New smoking laws are slowly being introduced and by mid-2014 smoking will not be allowed in any restaurant smaller than 1,000 square feet; those restaurants that do have smoking areas will have to limit the area to a maximum of 50% of the dining area. At the moment, smoking is banned in some restaurants and bars, but there are still many places where you can light up.
Vegetarians are generally well catered for, as Dubai is home to a large population from the subcontinent who are vegetarian by religion. It’s a good idea to confirm ingredients with staff, just in case meals which at first appear vegetarian may in fact have been cooked using animal fats. Arabic cuisine, although heavy on meat-based mains, offers a great range of mezze that are mostly vegetarian.

Ramadan Timings
During Ramadan, opening and closing times of restaurants change considerably. Because eating and drinking in public is forbidden during daylight hours, many places only open after sunset, then keep going well into the early hours. Restaurants in some hotels remain open, but will be screened off from public view. Live entertainment is not allowed, so while some nightclubs remain open, all dance floors are closed.

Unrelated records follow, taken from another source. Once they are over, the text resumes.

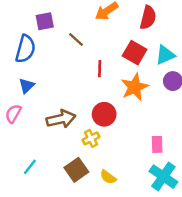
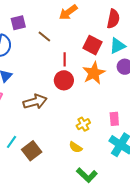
red semicircle: (148, 18) -> (113, 19), moved
red circle: (104, 114) -> (64, 80), moved
yellow cross: (91, 138) -> (83, 124), moved
brown square: (76, 170) -> (32, 151), moved

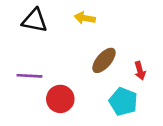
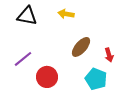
purple line: (29, 76) -> (23, 59), turned -42

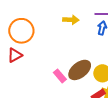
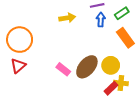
pink rectangle: (60, 76) -> (63, 69), moved

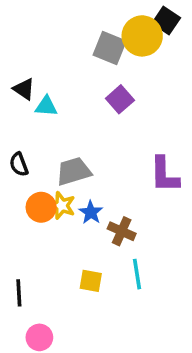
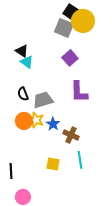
black square: (166, 21) -> (71, 12), moved
black triangle: (24, 89) -> (22, 51), moved
cyan triangle: (46, 106) -> (27, 62), turned 32
black semicircle: (19, 164) -> (23, 94), moved
purple L-shape: (164, 175) -> (79, 92), moved

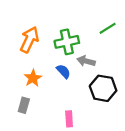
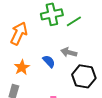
green line: (108, 28) -> (74, 21), moved
green cross: (67, 42) -> (52, 14), moved

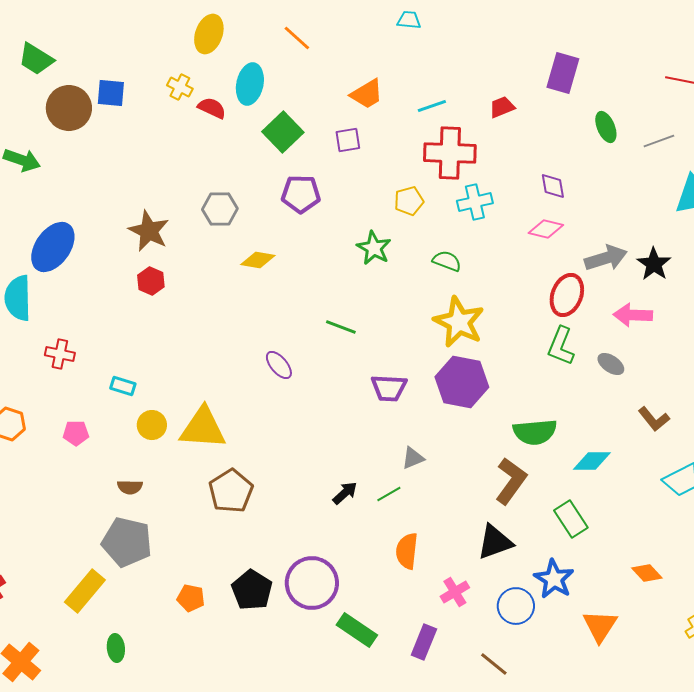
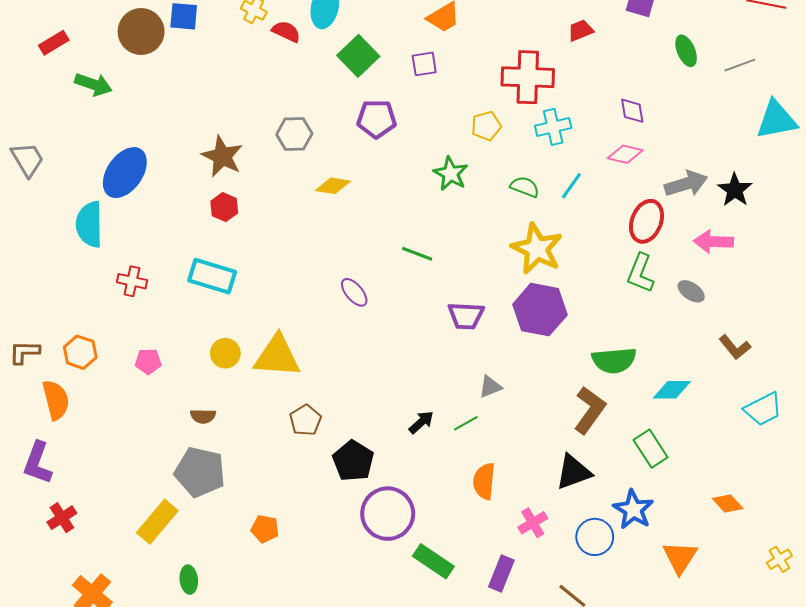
cyan line: (432, 106) -> (571, 186), moved, turned -36
cyan rectangle: (123, 386) -> (212, 276), moved, size x1.8
brown pentagon: (231, 491) -> (305, 420), size x0.7
black pentagon: (252, 590) -> (353, 461), moved

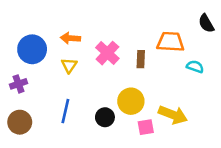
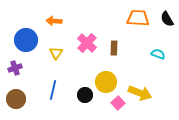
orange arrow: (70, 38) -> (54, 21), moved
orange trapezoid: (170, 42) -> (138, 18), moved
pink square: (146, 127) -> (118, 103), turned -32

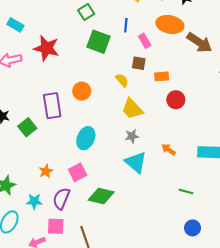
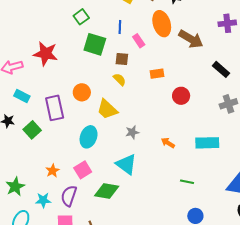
orange ellipse: (170, 24) -> (162, 24), turned 65
cyan rectangle: (15, 25) -> (22, 96), moved
brown square: (139, 63) -> (122, 59), moved
red circle: (176, 100) -> (181, 96), moved
yellow trapezoid: (132, 109) -> (107, 109), moved
cyan triangle: (136, 162) -> (126, 164), moved

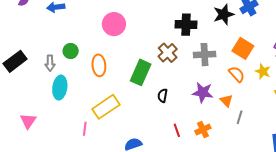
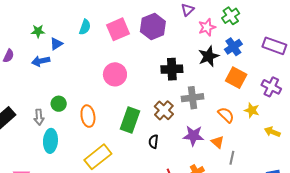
pink circle: (114, 24) -> (115, 74), moved
orange square: (243, 48) -> (236, 78), moved
brown cross: (168, 53) -> (164, 110), moved

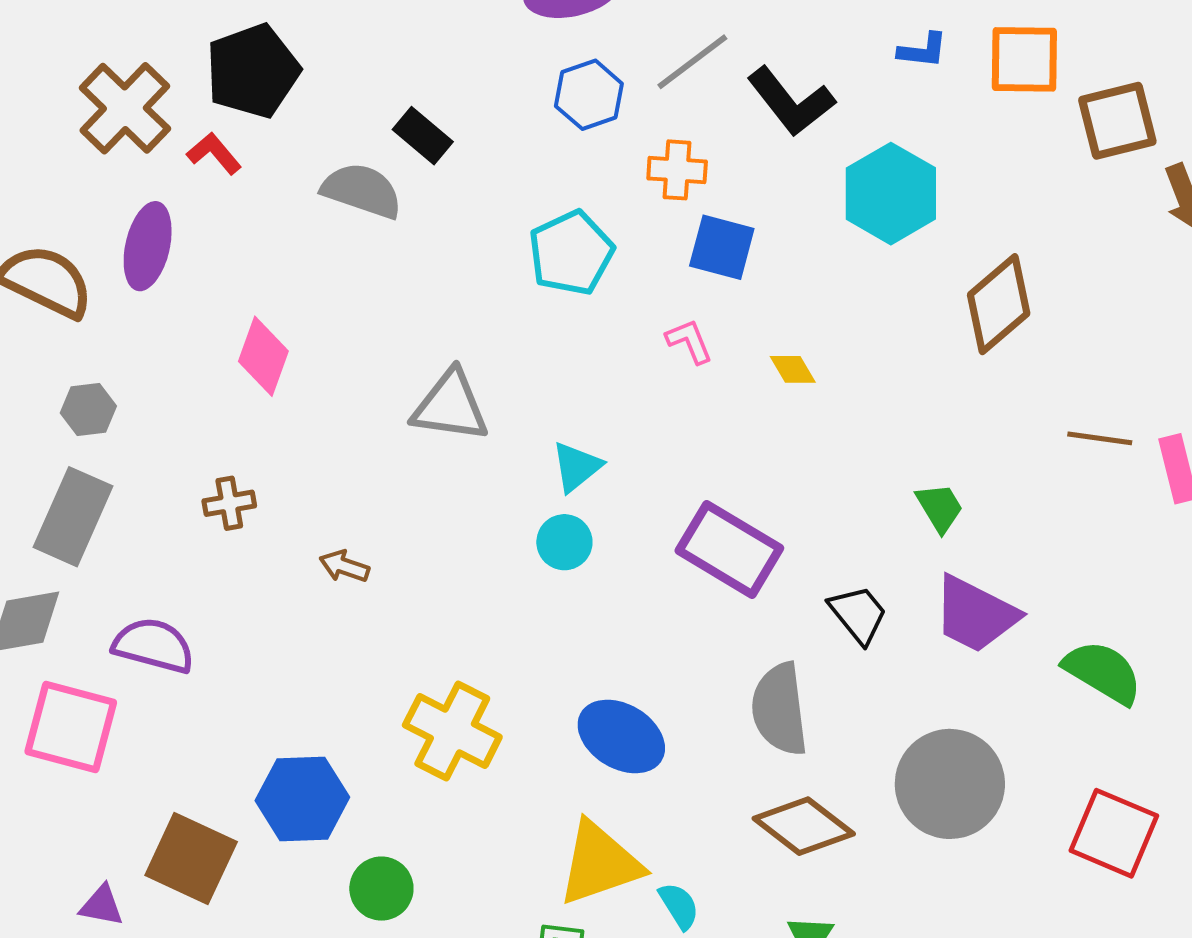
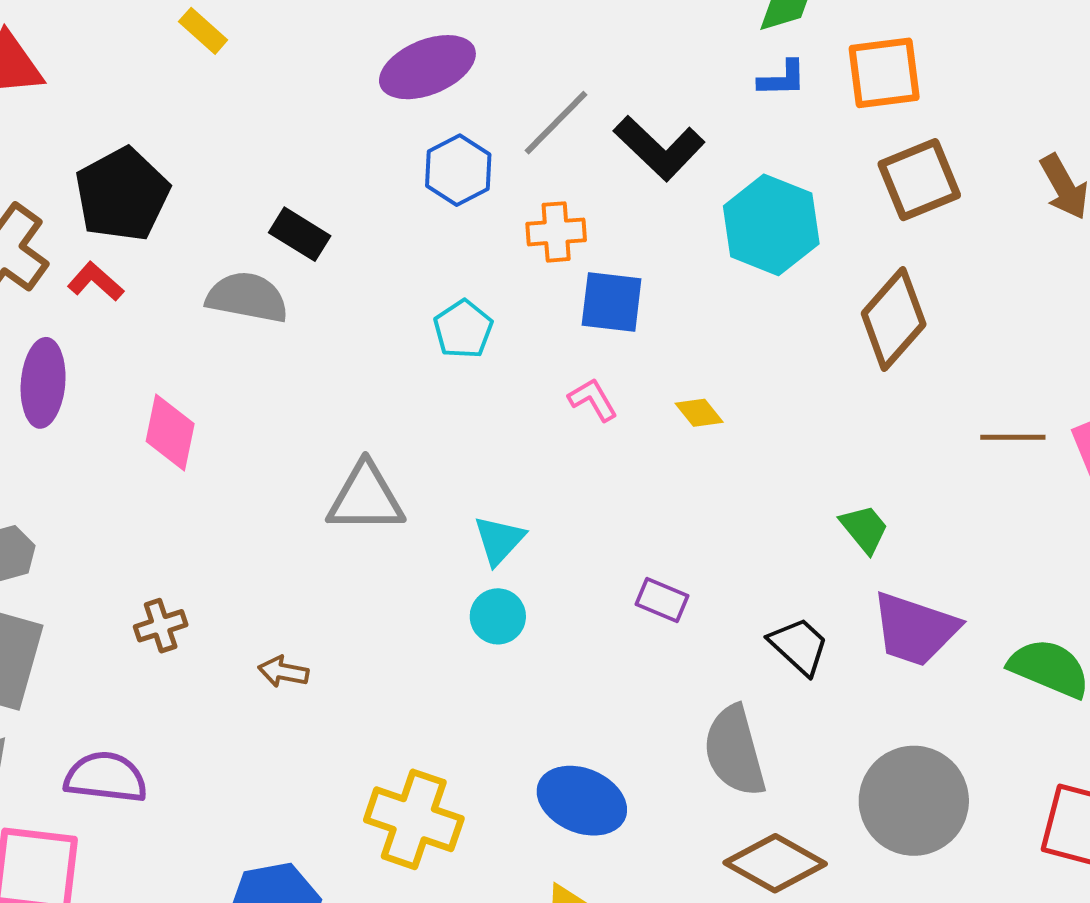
brown square: (1117, 121) -> (919, 180), moved
cyan pentagon: (571, 253) -> (463, 329), size x0.7
pink diamond: (263, 356) -> (170, 432), moved
purple rectangle: (729, 549) -> (662, 600), size x0.5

Taxes and service charges 
Look out for the small print at the bottom of the bill and you may spot the words ‘prices are subject to 10% service charge and 6% tourism fee’. The service charge is rather misleading as it isn’t passed onto the staff, and there’s no option to opt out if you’re not happy with the service. If you do want to tip the waiting staff though, 10% is the norm – and try to give them cash if you can. Tourism tax is only levied in hotels.